Available data
---+---

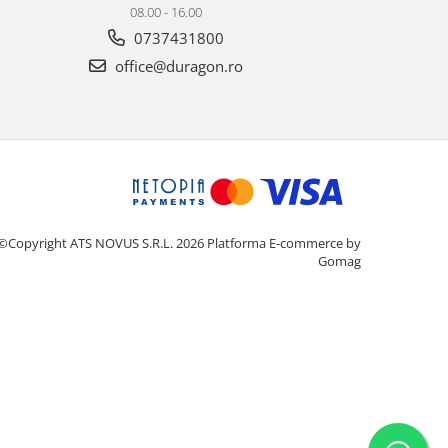
08.00 - 16.00
0737431800
office@duragon.ro
©Copyright ATS NOVUS S.R.L. 2026
Platforma E-commerce by
Gomag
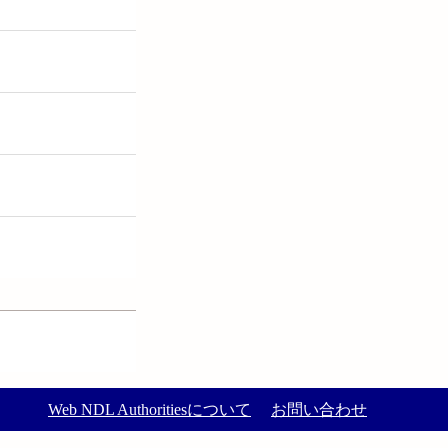
Web NDL Authoritiesについて
お問い合わせ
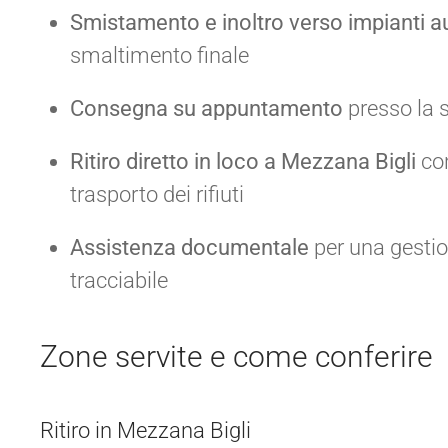
Smistamento e inoltro verso impianti au
smaltimento finale
Consegna su appuntamento
presso la s
Ritiro diretto in loco a Mezzana Bigli
con
trasporto dei rifiuti
Assistenza documentale
per una gesti
tracciabile
Zone servite e come conferire
Ritiro in Mezzana Bigli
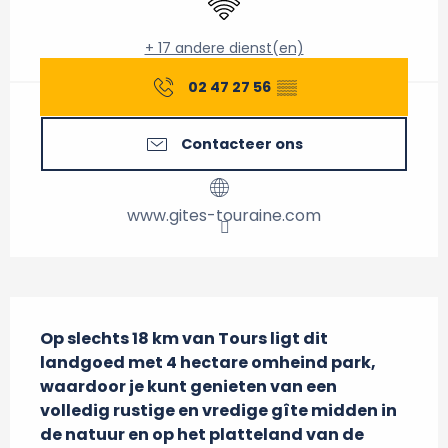
+ 17 andere dienst(en)
02 47 27 56
▒▒
Contacteer ons
www.gites-touraine.com
Beschrijving
Op slechts 18 km van Tours ligt dit 
landgoed met 4 hectare omheind park, 
waardoor je kunt genieten van een 
volledig rustige en vredige gîte midden in 
de natuur en op het platteland van de 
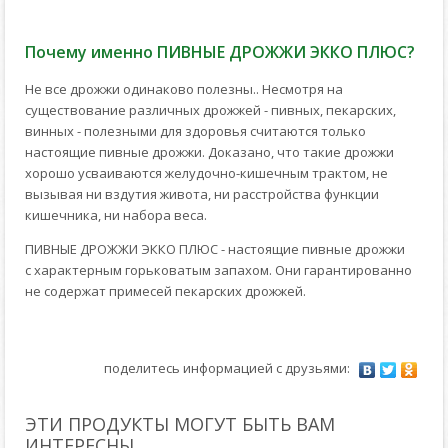
Почему именно ПИВНЫЕ ДРОЖЖИ ЭККО ПЛЮС?
Не все дрожжи одинаково полезны.. Несмотря на
существование различных дрожжей - пивных, пекарских,
винных - полезными для здоровья считаются только
настоящие пивные дрожжи. Доказано, что такие дрожжи
хорошо усваиваются желудочно-кишечным трактом, не
вызывая ни вздутия живота, ни расстройства функции
кишечника, ни набора веса.
ПИВНЫЕ ДРОЖЖИ ЭККО ПЛЮС - настоящие пивные дрожжи
с характерным горьковатым запахом. Они гарантированно
не содержат примесей пекарских дрожжей.
поделитесь информацией с друзьями:
ЭТИ ПРОДУКТЫ МОГУТ БЫТЬ ВАМ
ИНТЕРЕСНЫ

---+---

Directions
Only the line with "Zone servite e come conferire" and those preceding it, back to the first line of the entries, should be repeated exactly, without pictures.

Written solution
08.00 - 16.00
0737431800
office@duragon.ro
©Copyright ATS NOVUS S.R.L. 2026
Platforma E-commerce by
Gomag
Web NDL Authoritiesについて
お問い合わせ
Smistamento e inoltro verso impianti au
smaltimento finale
Consegna su appuntamento
presso la s
Ritiro diretto in loco a Mezzana Bigli
con
trasporto dei rifiuti
Assistenza documentale
per una gesti
tracciabile
Zone servite e come conferire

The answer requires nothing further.